Tesla Motors Inc chief executive Elon Musk, an entrepreneur known for his outsized ambition, on Friday made a stunning forecast: battery-powered cars will likely match the internal combustion engine in popularity by the middle of the next decade.
"In 20 years more than half of new cars manufactured will be fully electric," Musk said. "I feel actually quite safe in that bet. That's a bet I will put money on."
Musk, who divides his time between Tesla and his space exploration startup SpaceX, said it might even happen sooner than that.
"It's probably going to be in the 12- to 15-year time frame," he said, speaking at an event at Tesla's manufacturing plant in Fremont, where he handed over the keys to the first buyers of the new Model S sedan.
Electric vehicles have struggled to find an audience beyond Hollywood celebrities, Silicon Valley venture capitalists and policymakers in Washington, primarily due to their premium pricing and anxieties about their driving range.
Most analysts see pure electric cars accounting for only a single-digit percentage of total sales over the next decade, in part because of the cost of batteries and the uncertainty around continued government subsidies for the new technology.
Rival automaker Nissan Motor Co, the most bullish mass-market car maker, forecasts that by 2020 10 per cent of all cars sold will be electric. In an interview with Reuters on Friday in Tokyo, Nissan CEO Carlos Ghosn said he believed that forecast was attainable if enough automakers followed Nissan into offering EVs.
Musk, the inspiration for Robert Downey Jr's Tony Stark character in ‘Iron Man’, has overcome odds and a turbulent time at the carmaker, marked by a near-debilitating financial crisis, to now deliver the second car in its portfolio. The company also sells the Roadster sports car.
In addition to Tesla, Musk founded SpaceX, which last month sent the first privately developed ship into space to dock with the International Space Station, and online payments site PayPal, now part of eBay.
Despite the slow adoption of electric vehicles, many automakers are planning to launch them to meet rising fuel efficiency standards.
Apart from General Motors' Volt and Nissan's all-electric Leaf, Toyota has begun selling a plug-in Prius, and EVs from Ford, Honda, BMW and Fiat will join the fray this year, along with cars from start-up Coda Automotive.
The first Tesla S rolls out
Tesla, which has said it has adopted a slow, methodical approach to the launch, expects to deliver 5,000 Model S sedans by the end of 2012. Reservations for the sedan have topped 10,000.
The company expects to deliver over 20,000 vehicles next year, Musk said.
The owner of the first Model S to roll off the assembly is Steve Jurvetson, managing director of venture capital firm Draper Fisher Jurvetson, an early investor in Tesla. Musk gets the second Model S.

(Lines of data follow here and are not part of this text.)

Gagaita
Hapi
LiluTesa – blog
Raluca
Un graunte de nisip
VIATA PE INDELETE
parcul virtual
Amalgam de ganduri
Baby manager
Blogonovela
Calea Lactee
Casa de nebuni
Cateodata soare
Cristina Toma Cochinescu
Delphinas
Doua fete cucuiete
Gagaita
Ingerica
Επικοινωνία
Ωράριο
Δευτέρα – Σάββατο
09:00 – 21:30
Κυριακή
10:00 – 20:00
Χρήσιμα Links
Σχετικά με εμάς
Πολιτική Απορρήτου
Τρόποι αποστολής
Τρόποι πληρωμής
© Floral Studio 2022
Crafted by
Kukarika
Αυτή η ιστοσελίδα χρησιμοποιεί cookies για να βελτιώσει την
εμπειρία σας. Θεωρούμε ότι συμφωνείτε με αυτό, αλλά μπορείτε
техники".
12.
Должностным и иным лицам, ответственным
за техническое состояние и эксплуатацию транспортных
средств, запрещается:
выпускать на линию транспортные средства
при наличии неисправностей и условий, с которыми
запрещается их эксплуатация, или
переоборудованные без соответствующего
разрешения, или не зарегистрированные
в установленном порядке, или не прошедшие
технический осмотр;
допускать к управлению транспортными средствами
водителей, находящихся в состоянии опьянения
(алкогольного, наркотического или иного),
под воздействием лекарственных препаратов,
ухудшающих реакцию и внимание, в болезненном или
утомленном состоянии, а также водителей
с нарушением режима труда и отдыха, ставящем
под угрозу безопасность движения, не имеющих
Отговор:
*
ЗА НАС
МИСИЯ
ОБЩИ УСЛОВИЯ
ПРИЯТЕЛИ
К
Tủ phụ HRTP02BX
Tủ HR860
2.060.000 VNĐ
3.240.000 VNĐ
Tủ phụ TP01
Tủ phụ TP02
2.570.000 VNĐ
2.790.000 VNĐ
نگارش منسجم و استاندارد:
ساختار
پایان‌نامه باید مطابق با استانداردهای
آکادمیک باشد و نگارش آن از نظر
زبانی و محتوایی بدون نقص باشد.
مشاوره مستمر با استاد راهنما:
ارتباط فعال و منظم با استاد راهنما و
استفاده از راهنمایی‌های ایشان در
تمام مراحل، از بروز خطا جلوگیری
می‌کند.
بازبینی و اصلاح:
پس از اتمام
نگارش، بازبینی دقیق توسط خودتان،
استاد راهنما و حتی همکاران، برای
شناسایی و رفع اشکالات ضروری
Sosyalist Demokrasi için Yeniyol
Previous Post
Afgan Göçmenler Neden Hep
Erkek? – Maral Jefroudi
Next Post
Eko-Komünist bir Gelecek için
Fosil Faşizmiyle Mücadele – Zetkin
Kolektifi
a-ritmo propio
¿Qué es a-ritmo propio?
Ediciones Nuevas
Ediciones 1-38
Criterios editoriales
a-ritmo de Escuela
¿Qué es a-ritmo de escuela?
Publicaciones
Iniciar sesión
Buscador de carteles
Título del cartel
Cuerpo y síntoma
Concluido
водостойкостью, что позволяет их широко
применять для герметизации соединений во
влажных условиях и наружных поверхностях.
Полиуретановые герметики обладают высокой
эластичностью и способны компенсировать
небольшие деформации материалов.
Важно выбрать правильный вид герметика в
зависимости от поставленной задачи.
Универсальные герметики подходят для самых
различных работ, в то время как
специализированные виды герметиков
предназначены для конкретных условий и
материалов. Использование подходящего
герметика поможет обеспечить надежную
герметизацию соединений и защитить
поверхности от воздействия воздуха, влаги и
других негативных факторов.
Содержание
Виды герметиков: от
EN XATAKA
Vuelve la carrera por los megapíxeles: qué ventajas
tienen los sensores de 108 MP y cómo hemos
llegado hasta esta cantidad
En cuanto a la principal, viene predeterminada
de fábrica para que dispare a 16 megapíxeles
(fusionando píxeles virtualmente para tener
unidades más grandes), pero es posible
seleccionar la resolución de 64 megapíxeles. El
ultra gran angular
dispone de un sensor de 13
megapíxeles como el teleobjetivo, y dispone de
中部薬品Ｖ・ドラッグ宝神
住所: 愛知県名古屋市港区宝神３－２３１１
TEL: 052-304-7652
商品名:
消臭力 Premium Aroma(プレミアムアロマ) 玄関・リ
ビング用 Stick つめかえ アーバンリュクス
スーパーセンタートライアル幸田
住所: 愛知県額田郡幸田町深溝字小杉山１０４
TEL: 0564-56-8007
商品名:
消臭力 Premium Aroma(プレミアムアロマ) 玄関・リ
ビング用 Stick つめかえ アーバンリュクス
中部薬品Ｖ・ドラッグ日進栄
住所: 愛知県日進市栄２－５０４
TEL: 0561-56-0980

Tim Draper, founder and managing director of Draper Fisher Jurvetson, received his keys on Friday after having waited nearly three years for the car.
"It's the smoothest car I have ever driven," Draper said, who also likes its large touch navigation screen.
The Model S is the electric carmaker's most crucial launch yet as it represents the company's transition to the mass market.
Tesla has described 2012 as a "year with two halves" with the Model S launch as the dividing line. Ninety per cent of the company's revenue this year is expected to come from the sedan.
Tesla also draws revenue from its partnerships with Toyota Motor Co's and Daimler AG. In February, Tesla announced an expanded deal with Daimler to create an electric powertrain for a new Mercedes Benz EV.
Musk said that while he was positive about Tesla's powertrain business, he added "10 CEOs determine whether we have a powertrain business or not."
Tesla was talking to a major carmaker about a "high volume" powertrain deal, Musk said, but did not give any details.
Tesla also makes the powertrain system for the electric Toyota RAV4. Toyota, which unveiled the model last month, said it projects to sell 2,600 of the sport-utility vehicle over the next three years in the United States.
The Model S base model will be priced at about $57,000, before a $7,500 US federal tax credit, for a car that can travel 160 miles (258 kilometers) on a full charge.
More popular will be the Model S version that will be able to travel 230 miles (370 km) on a full charge. That version will cost $10,000 more. A version of the Model S that will have a range of 300 miles (483 km) will cost another $10,000.